Here we present a protocol for decomposing the variance in reading comprehension into the unique and common effects of language and decoding.
The Simple View of Reading is a popular model of reading that claims that reading is the product of decoding and language, with each component uniquely predicting reading comprehension. Although researchers have argued whether the sum rather than the product of the components is the better predictor, no researchers have partitioned the variance explained to examine the extent to which the components share variance in predicting reading. To decompose the variance, we subtract the R2 for the language-only model from the full model to obtain the unique R2 for decoding. Second, we subtract the R2 for the decoding-only model from the full model to obtain the unique R2 for language. Third, to obtain the common variance explained by language and decoding, we subtract the sum of the two unique R2 from the R2 for the full model. The method is demonstrated in a regression approach with data from students in grades 1 (n = 372), 6 (n = 309), and 10 (n = 122) using an observed measure of language (receptive vocabulary), decoding (timed word reading), and reading comprehension (standardized test). Results reveal a relatively large amount of variance in reading comprehension explained in grade 1 by the common variance in decoding and language. By grade 10, however, it is the unique effect of language and the common effect of language and decoding that explained the majority of variance in reading comprehension. Results are discussed in the context of an expanded version of the Simple View of Reading that considers unique and shared effects of language and decoding in predicting reading comprehension.

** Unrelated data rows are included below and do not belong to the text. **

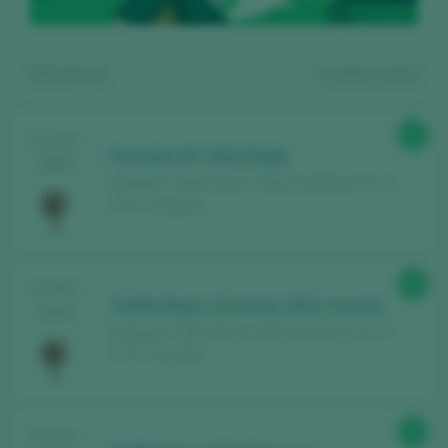
Showing:
3
3
wines found
87
TASTING
Parcelón Nº2 2023 Roble
2025
Bodegas Teófilo Reyes / Ribera del Duero D.O. /
D.O.P. / España
Register for free and access our
90
TASTING
content
Teófilo Reyes 15 meses 2021 Crianza
2024
Bodegas Teófilo Reyes / Ribera del Duero D.O. /
D.O.P. / España
Discover for free
over 12,000 wines
reviewed every year
Find the best
bars and restaurants
92
TASTING
where wine is pampered.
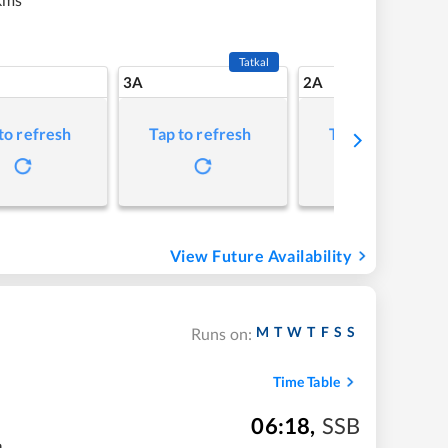
Tatkal
3A
2A
to refresh
Tap to refresh
Tap to refresh
View Future Availability
M
T
W
T
F
S
S
Runs on:
Time Table
06:18
,
SSB
m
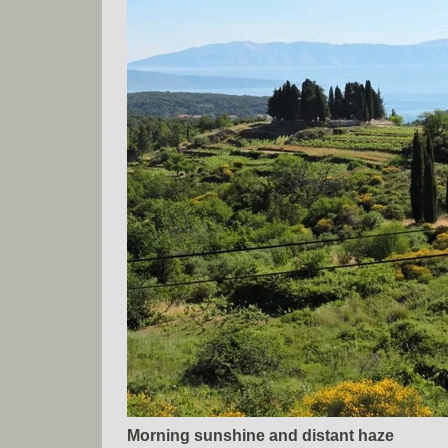
Morning sunshine and distant haze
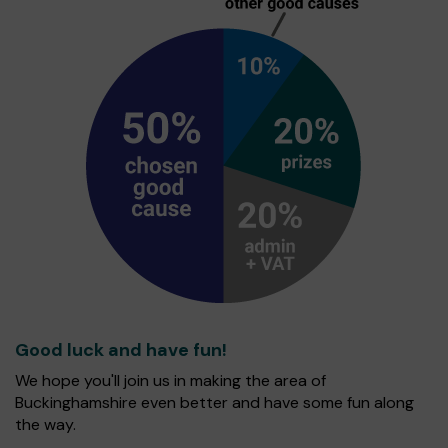
Good luck and have fun!
We hope you'll join us in making the area of
Buckinghamshire even better and have some fun along
the way.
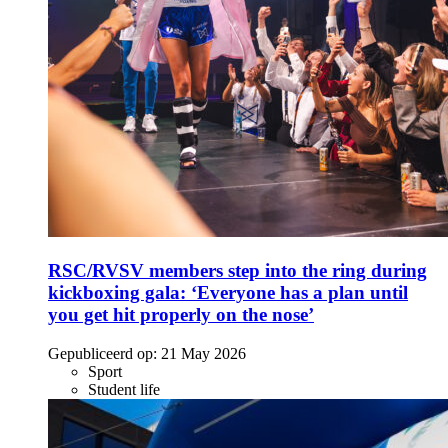
RSC/RVSV members step into the ring during
kickboxing gala: ‘Everyone has a plan until
you get hit properly on the nose’
Gepubliceerd op:
21 May 2026
Sport
Student life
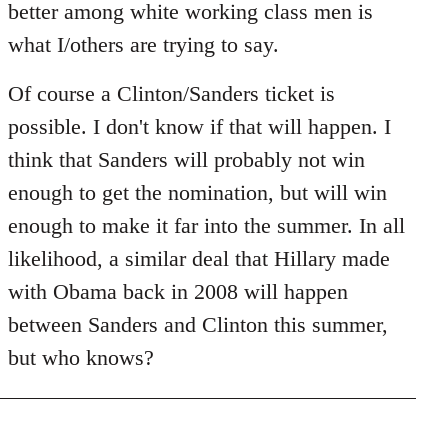
better among white working class men is
what I/others are trying to say.
Of course a Clinton/Sanders ticket is
possible. I don't know if that will happen. I
think that Sanders will probably not win
enough to get the nomination, but will win
enough to make it far into the summer. In all
likelihood, a similar deal that Hillary made
with Obama back in 2008 will happen
between Sanders and Clinton this summer,
but who knows?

The Simple View of Reading1 (SVR) continues as a popular model of reading because of its simplicity-reading (R) is the product of decoding (D) and language (L)-and because SVR tends to explain, on average, approximately 60% of explained variance in reading comprehension2. SVR predicts that correlations between D and R will decline over time and that correlations between L and R will increase over time. Studies generally support this prediction3,4,5. There are disagreements, however, about the functional form of SVR, with additive models (D + L = R) explaining significantly more variance in reading comprehension than product models (D × L = R)6,7,8, and a combination of sum and product [R = D + L + (D × L) explaining the largest amount of variance in reading comprehension3,9.
Recently the SVR model has expanded beyond regressions based on observed variables to latent variable modeling using confirmatory factory analysis and structural equation modeling. D is typically measured with untimed or timed reading of real words and/or nonwords and R is usually measured by a standardized reading test that includes literacy and informational passages followed by multiple-choice questions. L is typically measured by tests of expressive and receptive vocabulary and, especially in the primary grades, by measures of expressive and receptive syntax and listening comprehension. Most longitudinal studies report that L is unidimensional10,11,12,13. However, another longitudinal study14 reports a two-factor structure for L in the primary grades and a unidimensional structure in grades 4 and 8. Recent cross-sectional studies report that a bifactor model best fits the data and predicts R15,16,17,18. For example, Foorman et al.16 compared unidimensional, three-factor, four-factor, and bifactor models of SVR in data from students in grades 4-10 and found that a bifactor model fit best and explained 72% to 99% of the variance in R. A general L factor explained variance in all seven grades and vocabulary and syntax uniquely explained variance only in one grade each. Although the D factor was moderately correlated with L and R in all grades (0.40-0.60 and 0.47-0.74, respectively), it was not uniquely correlated with R in the presence of the general L factor.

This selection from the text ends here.